Berkshire Hathaway Under US FSOC Lens – Bloomberg

Updated on

Bloomberg says that Warren Buffet-owned Berkshire Hathaway Inc. (NYSE:BRK.A) (NYSE:BRK.B) is being examined by the U.S. Financial Stability Oversight Council (FSOC) to assess whether the company, which has the world’s fourth largest reinsurance business globally, has the potential to threaten the stability of the country’s financial system were it to fail.

Bloomberg based its report on information from “two people with knowledge of the matter,” and said the study had not been made public since it was still preliminary. It should not also be construed that the FSOC had already made up its mind, said Bloomberg, with any decision being “months away.”

Non-banking financial firms already designated by FSOC

The FSOC is charged with the responsibility to identify any entities that could expose the financial system to systemic risk by virtue of their operations. Any such identified entities would be subjected by the Fed to stress testing for likely risky situations as well as be required to maintain higher levels of capital and liquidity, and maintain leverage within limits.

American International Group Inc (NYSE:AIG), Prudential Financial Inc (NYSE:PRU) and General Electric Company (NYSE:GE)’s finance arm have already been designated as systemically important by the FSOC.

Why Berkshire Hathaway?

Berkshire Hathaway Inc. (NYSE:BRK.A) (NYSE:BRK.B)’s massive reinsurance business generated 2012 premiums of $16.1B, says Bloomberg, quoting figures from Standard & Poor. Other metrics that drew Berkshire into the FSOC’s evaluation, according to Bloomberg, include:

  • $458.1B of assets as on September 30
  • $31.4B of CDS as on January 17
  • $5.8B in derivative liabilities

Insurance operations: What are the risks to Berkshire itself?

It is interesting to note Warren Buffet’s views on the business risks Berkshire Hathaway Inc. (NYSE:BRK.A) (NYSE:BRK.B) faces from its various insurance operations.
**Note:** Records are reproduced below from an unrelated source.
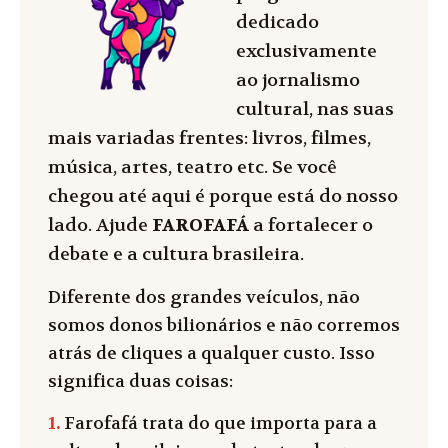
dedicado
exclusivamente
ao jornalismo
cultural, nas suas
mais variadas frentes: livros, filmes,
música, artes, teatro etc. Se você
chegou até aqui é porque está do nosso
lado. Ajude
FAROFAFÁ
a fortalecer o
debate e a cultura brasileira.
Diferente dos grandes veículos, não
somos donos bilionários e não corremos
atrás de cliques a qualquer custo. Isso
significa duas coisas:
1.
Farofafá trata do que importa para a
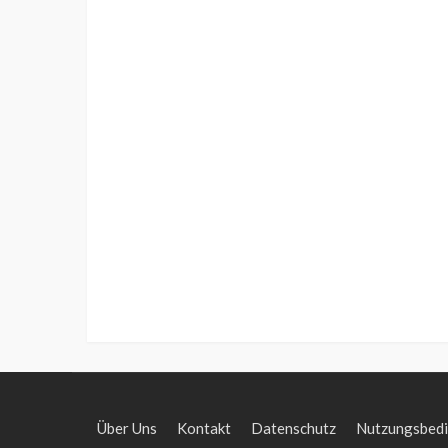
Über Uns
Kontakt
Datenschutz
Nutzungsbed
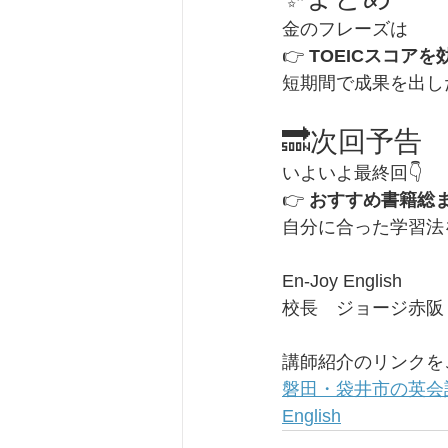
金のフレーズは
👉 
TOEICスコア
短期間で成果を出し
🔜次回予告
いよいよ最終回👇
👉 
おすすめ書籍総
自分に合った学習法
En-Joy English
校長　ジョージ赤阪
講師紹介のリンクを
磐田・袋井市の英会話ス
English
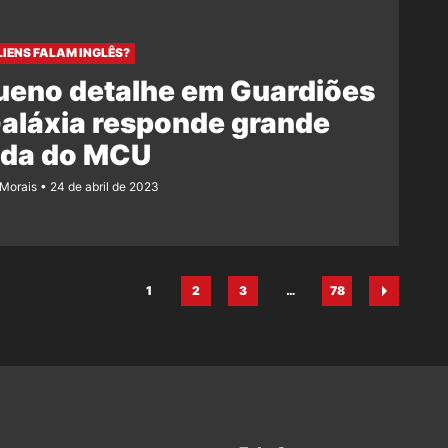
IENS FALAM INGLÊS?
ueno detalhe em Guardiões
aláxia responde grande
ida do MCU
 Morais
24 de abril de 2023
1
2
3
…
78
Página
Página
Página
Página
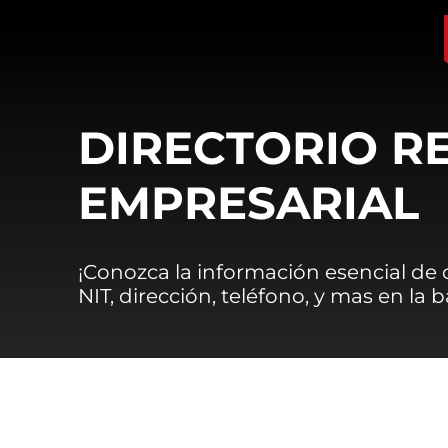
DIRECTORIO R
EMPRESARIAL
¡Conozca la información esencial de
NIT, dirección, teléfono, y mas en la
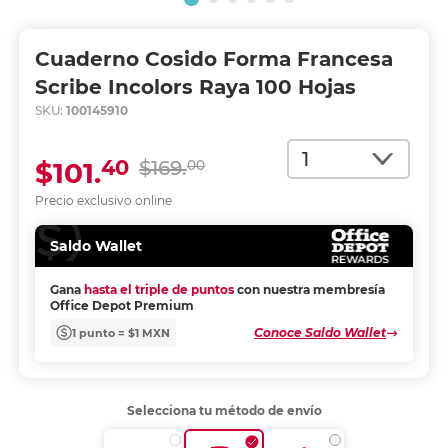
Cuaderno Cosido Forma Francesa
Scribe Incolors Raya 100 Hojas
SKU:
100145910
Cantidad
40
$101.
$169.
00
Precio exclusivo online
Saldo Wallet
Gana
hasta el triple de puntos
con nuestra membresía
Office Depot Premium
Conoce Saldo Wallet
1 punto = $1 MXN
Selecciona tu método de envío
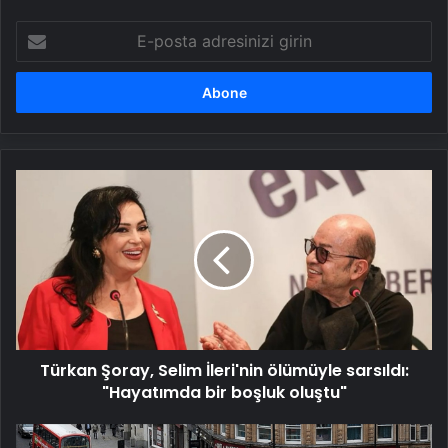
E-
posta
adresinizi
girin
Türkan
Şoray,
Selim
İleri'nin
ölümüyle
sarsıldı:
"Hayatımda
bir
boşluk
Türkan Şoray, Selim İleri'nin ölümüyle sarsıldı:
oluştu"
"Hayatımda bir boşluk oluştu"
Araştırma:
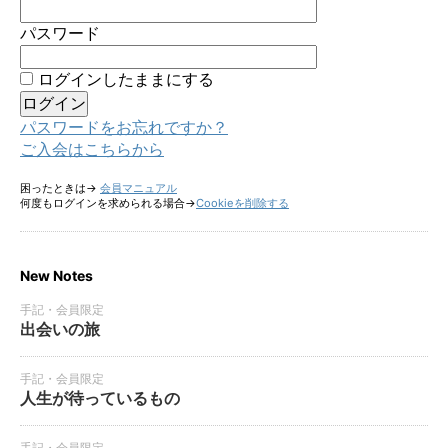
パスワード
ログインしたままにする
パスワードをお忘れですか？
ご入会はこちらから
困ったときは→
会員マニュアル
何度もログインを求められる場合→
Cookieを削除する
New Notes
手記・会員限定
出会いの旅
手記・会員限定
人生が待っているもの
手記・会員限定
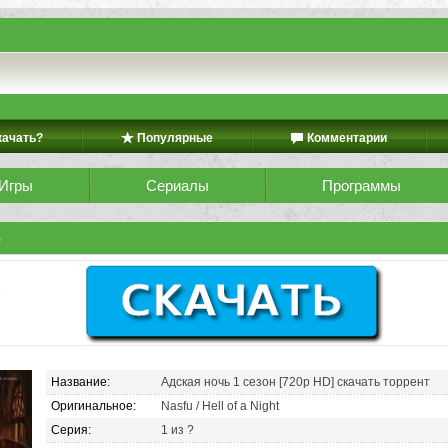
качать?
Популярные
Комментарии
Игры
Сериалы
Программы
ь
Название:
Адская ночь 1 сезон [720p HD] скачать торрент
Оригинальное:
Nasfu / Hell of a Night
Серия:
1 из ?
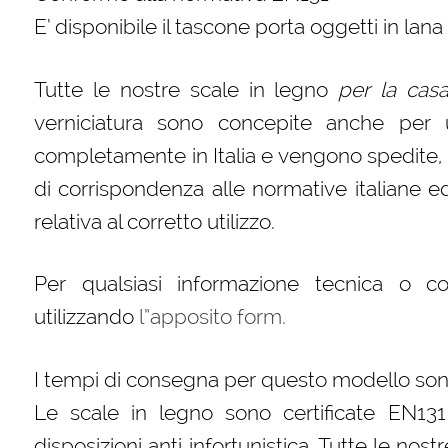
E’ disponibile il tascone porta oggetti in lan
Tutte le nostre scale in legno
per la cas
verniciatura sono concepite anche per 
completamente in Italia e vengono spedite, im
di corrispondenza alle normative italiane
relativa al corretto utilizzo.
Per qualsiasi informazione tecnica o c
utilizzando
l”apposito form.
I tempi di consegna per questo modello sono
Le scale in legno sono certificate EN131
disposizioni anti infortunistica. Tutte le nos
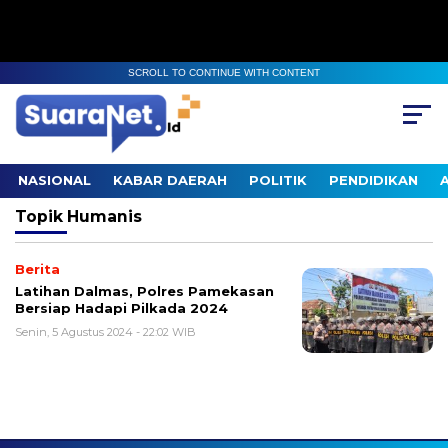
SCROLL TO CONTINUE WITH CONTENT
NASIONAL
KABAR DAERAH
POLITIK
PENDIDIKAN
Topik
Humanis
Berita
Latihan Dalmas, Polres Pamekasan
Bersiap Hadapi Pilkada 2024
Senin, 5 Agustus 2024 - 22:02 WIB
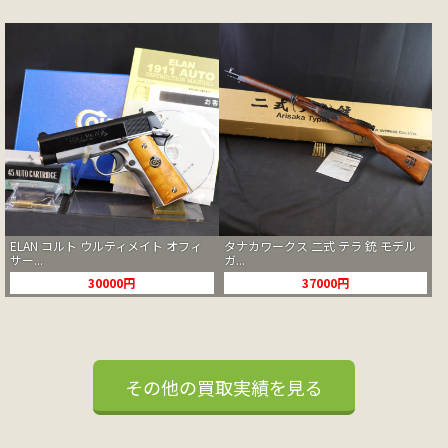
ELAN コルト ウルティメイト オフィ
タナカワークス 二式 テラ 銃 モデル
サー...
ガ...
30000円
37000円
その他の買取実績を見る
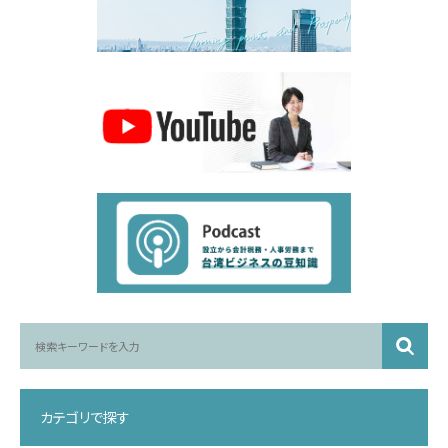
カテゴリで探す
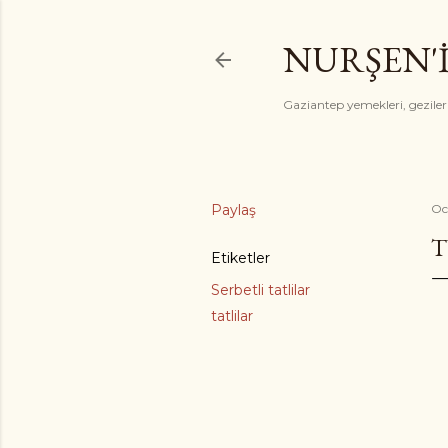
NURŞEN'
Gaziantep yemekleri, gezile
Paylaş
Oc
T
Etiketler
Serbetli tatlilar
tatlilar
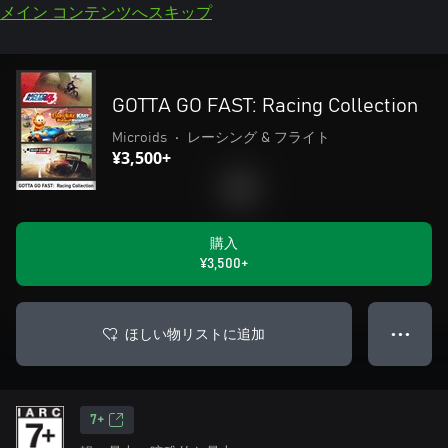
メイン コンテンツへスキップ
GOTTA GO FAST: Racing Collection
Microids
•
レーシング & フライト
¥3,500+
購入
¥3,500+
ほしい物リストに追加
● ● ●
7+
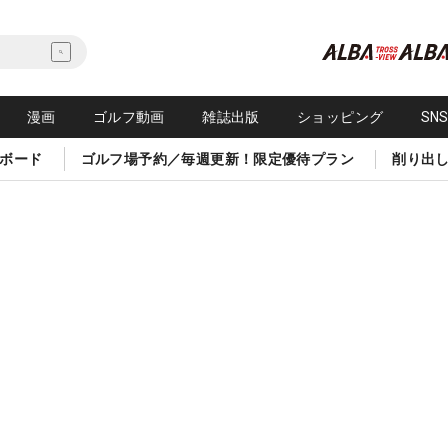
漫画
ゴルフ動画
雑誌出版
ショッピング
SN
ボード
ゴルフ場予約／毎週更新！限定優待プラン
削り出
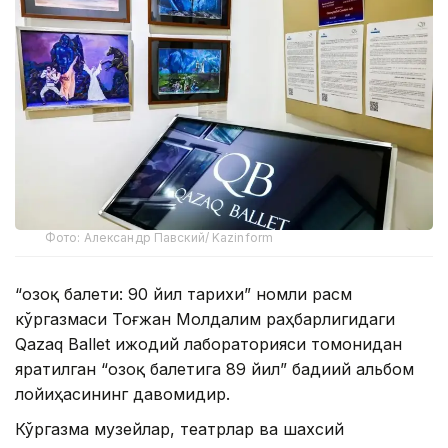
Фото: Александр Павский/ Kazinform
“Қозоқ балети: 90 йил тарихи” номли расм
кўргазмаси Тоғжан Молдалим раҳбарлигидаги
Qazaq Ballet ижодий лабораторияси томонидан
яратилган “Қозоқ балетига 89 йил” бадиий альбом
лойиҳасининг давомидир.
Кўргазма музейлар, театрлар ва шахсий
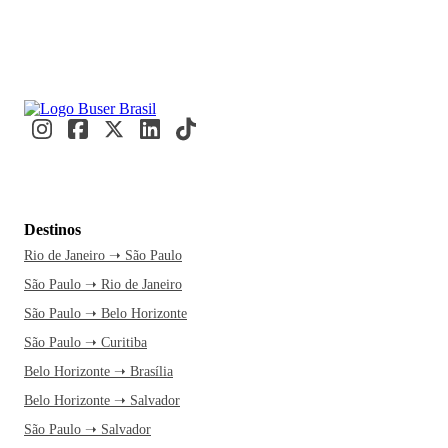
Destinos
Rio de Janeiro ➝ São Paulo
São Paulo ➝ Rio de Janeiro
São Paulo ➝ Belo Horizonte
São Paulo ➝ Curitiba
Belo Horizonte ➝ Brasília
Belo Horizonte ➝ Salvador
São Paulo ➝ Salvador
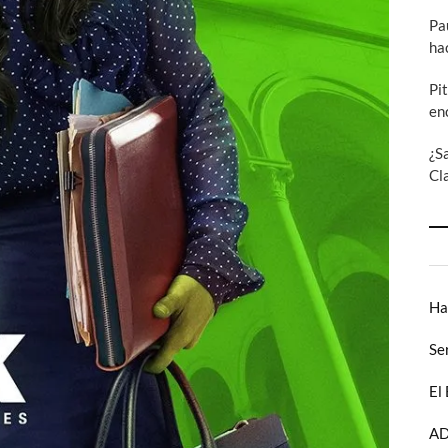
Pa
ha
Pi
en
¿S
Cl
Ha
Se
El
AD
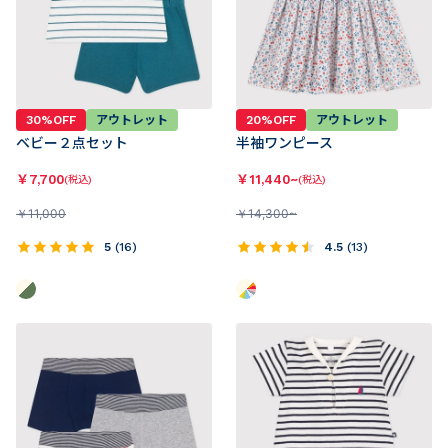
30%OFF
アウトレット
20%OFF
アウトレット
ベビー２点セット
半袖ワンピース
￥
7,700
￥
11,440~
(税込)
(税込)
￥
11,000
￥
14,300~
5
(
16
)
4.5
(
13
)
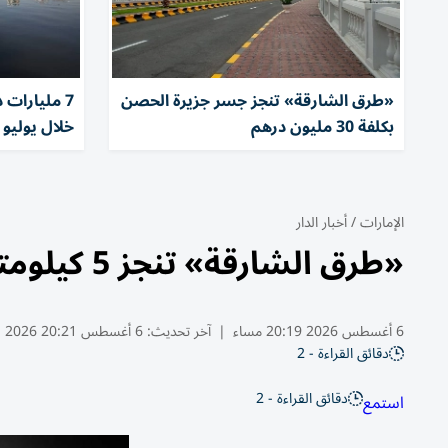
«طرق الشارقة» تنجز جسر جزيرة الحصن
7 مليارات 
بكلفة 30 مليون درهم
خلال يوليو بن
الإمارات
/
أخبار الدار
«طرق الشارقة» تنجز 5 كيلومترات من الطرق الداخلية في دبا الحصن
6 أغسطس 2026 20:19 مساء
|
آخر تحديث:
6 أغسطس 20:21 2026
دقائق القراءة - 2
دقائق القراءة - 2
استمع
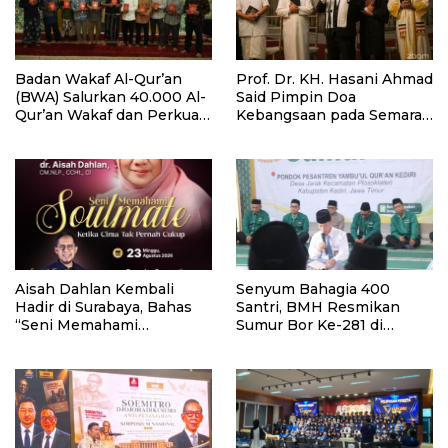
Badan Wakaf Al-Qur’an
Prof. Dr. KH. Hasani Ahmad
(BWA) Salurkan 40.000 Al-
Said Pimpin Doa
Qur’an Wakaf dan Perkuat
Kebangsaan pada Semarak
Pemberdayaan Masyarakat
HUT Kemerdekaan RI Ke-
di Kalimantan Barat
81 di Kementerian Imigrasi
dan Pemasyarakatan RI
Aisah Dahlan Kembali
Senyum Bahagia 400
Hadir di Surabaya, Bahas
Santri, BMH Resmikan
“Seni Memahami
Sumur Bor Ke-281 di
Soulmate: Ketika Cinta Tak
Ponpes Yambu’ul Quran
Pernah Cukup”
Kediri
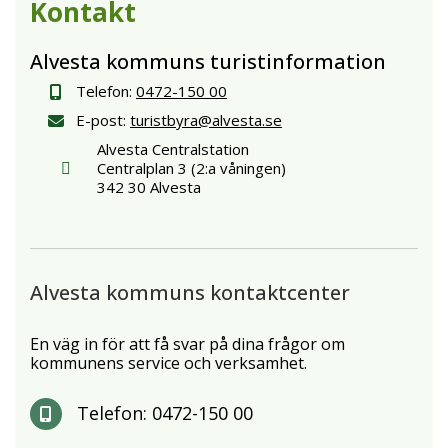
Kontakt
Alvesta kommuns turistinformation
Telefon:
0472-150 00
E-post:
turistbyra@alvesta.se
Alvesta Centralstation
Centralplan 3 (2:a våningen)
342 30 Alvesta
Alvesta kommuns kontaktcenter
En väg in för att få svar på dina frågor om
kommunens service och verksamhet.
Telefon:
0472-150 00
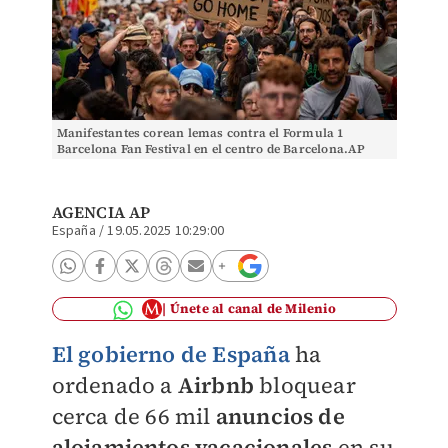
Manifestantes corean lemas contra el Formula 1
Barcelona Fan Festival en el centro de Barcelona.AP
AGENCIA AP
España
/
19.05.2025 10:29:00
Únete al canal de Milenio
El gobierno de Españ
a
ha
ordenado a
Airbnb
bloquear
cerca de 66 mil
anuncios de
alojamientos vacacionales
en su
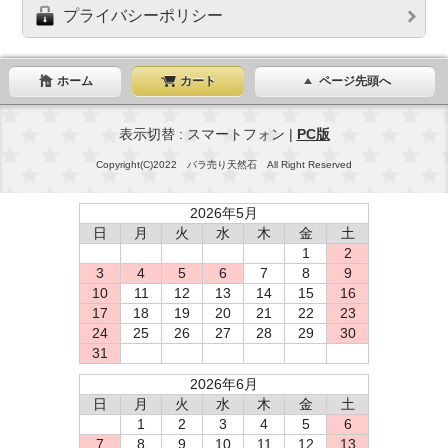
プライバシーポリシー
ホーム
カート
ページ先頭へ
表示切替 : スマートフォン |
PC版
Copyright(C)2022 バラ売り天然石 All Right Reserved
2026年5月
日
月
火
水
木
金
土
1
2
3
4
5
6
7
8
9
10
11
12
13
14
15
16
17
18
19
20
21
22
23
24
25
26
27
28
29
30
31
2026年6月
日
月
火
水
木
金
土
1
2
3
4
5
6
7
8
9
10
11
12
13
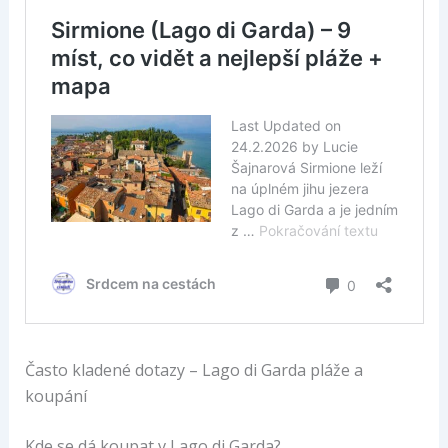
Často kladené dotazy – Lago di Garda pláže a
koupání
Kde se dá koupat v Lago di Garda?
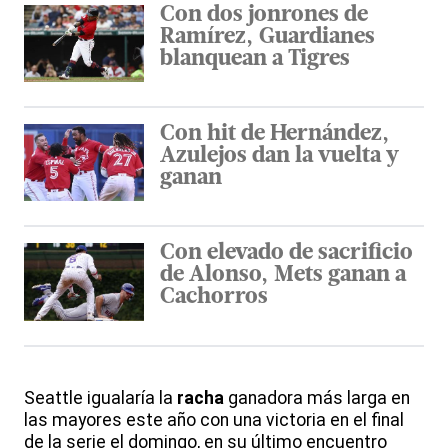
Con dos jonrones de
Ramírez, Guardianes
blanquean a Tigres
Con hit de Hernández,
Azulejos dan la vuelta y
ganan
Con elevado de sacrificio
de Alonso, Mets ganan a
Cachorros
Seattle igualaría la
racha
ganadora más larga en
las mayores este año con una victoria en el final
de la serie el domingo, en su último encuentro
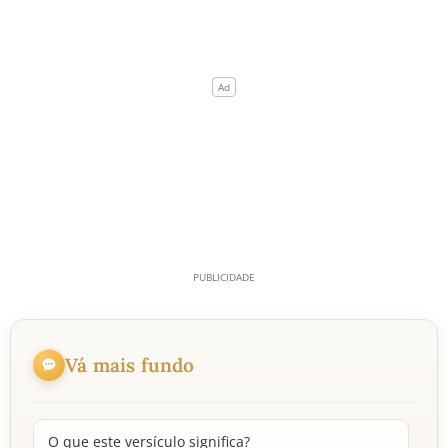
Vá mais fundo
O que este versículo significa?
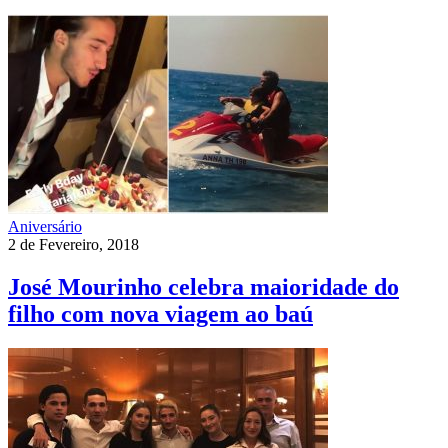
Aniversário
2 de Fevereiro, 2018
José Mourinho celebra maioridade do
filho com nova viagem ao baú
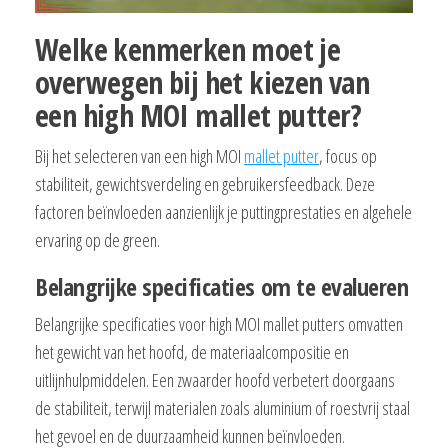
Welke kenmerken moet je
overwegen bij het kiezen van
een high MOI mallet putter?
Bij het selecteren van een high MOI
mallet putter
, focus op
stabiliteit, gewichtsverdeling en gebruikersfeedback. Deze
factoren beïnvloeden aanzienlijk je puttingprestaties en algehele
ervaring op de green.
Belangrijke specificaties om te evalueren
Belangrijke specificaties voor high MOI mallet putters omvatten
het gewicht van het hoofd, de materiaalcompositie en
uitlijnhulpmiddelen. Een zwaarder hoofd verbetert doorgaans
de stabiliteit, terwijl materialen zoals aluminium of roestvrij staal
het gevoel en de duurzaamheid kunnen beïnvloeden.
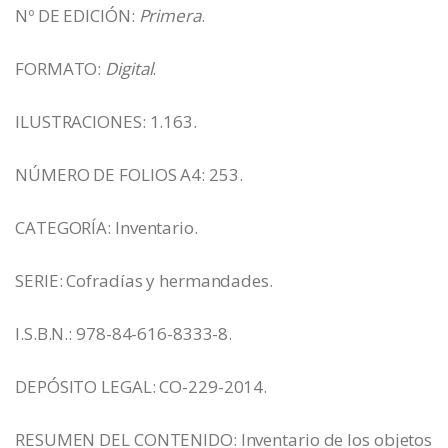
Nº DE EDICIÓN:
Primera
.
FORMATO:
Digital
.
ILUSTRACIONES: 1.163.
NÚMERO DE FOLIOS A4: 253.
CATEGORÍA: Inventario.
SERIE: Cofradías y hermandades.
I.S.B.N.: 978-84-616-8333-8.
DEPÓSITO LEGAL: CO-229-2014.
RESUMEN DEL CONTENIDO: Inventario de los objetos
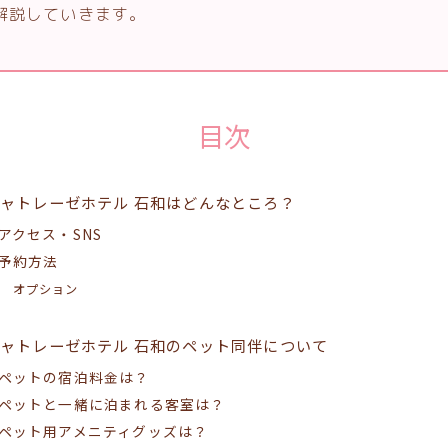
解説していきます。
目次
ャトレーゼホテル 石和はどんなところ？
アクセス・SNS
予約方法
オプション
ャトレーゼホテル 石和のペット同伴について
ペットの宿泊料金は？
ペットと一緒に泊まれる客室は？
ペット用アメニティグッズは？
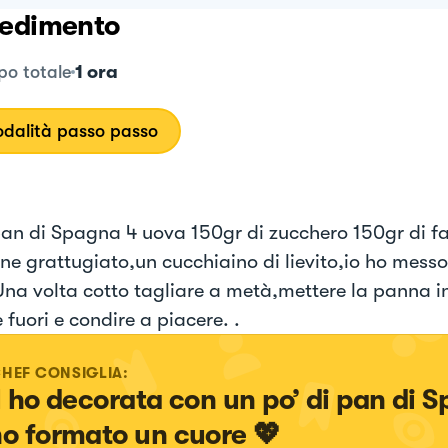
edimento
1 ora
o totale
dalità passo passo
 pan di Spagna 4 uova 150gr di zucchero 150gr di f
ne grattugiato,un cucchiaino di lievito,io ho messo
Una volta cotto tagliare a metà,mettere la panna i
 fuori e condire a piacere. .
CHEF CONSIGLIA:
 l ho decorata con un po’ di pan di 
ho formato un cuore 💖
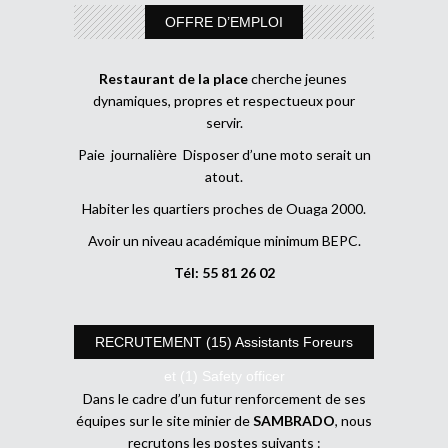
OFFRE D’EMPLOI
Restaurant de la place
cherche jeunes
dynamiques, propres et respectueux pour
servir.
Paie journalière Disposer d’une moto serait un
atout.
Habiter les quartiers proches de Ouaga 2000.
Avoir un niveau académique minimum BEPC.
Tél: 55 81 26 02
RECRUTEMENT (15) Assistants Foreurs
et (1) Safety officer
Dans le cadre d’un futur renforcement de ses
équipes sur le site minier de
SAMBRADO
, nous
recrutons les postes suivants :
“If the insurance industry should experience a $250 billion loss from some mega-catastrophe – a loss about triple anything it has ever experienced – Berkshire as a whole would likely record a significant profit for the year because it has so many streams of earnings. All other major insurers and reinsurers would meanwhile be far in the red, with some facing insolvency” – Warren Buffett, 2012 Shareholder Letter, Berkshire Hathaway.

The above remark is in the context of Berkshire Hathaway Reinsurance Group, run by Buffett’s trusted aide Ajit Jain.

In the same letter, Buffett says that Berkshire’s GEICO insurance unit earned an underwriting profit in 2012 despite suffering its largest single loss in history on account of Hurricane Sandy, which cost GEICO more than three times the loss it sustained from Katrina, the previous record-holder.

Given these business strengths, the $40B cash on its balance sheet, and its AA rating from S&P 500 (INDEXSP:.INX), Berkshire Hathaway Inc. (NYSE:BRK.A) (NYSE:BRK.B) appears unlikely to be a source of systemic shock to the financial system.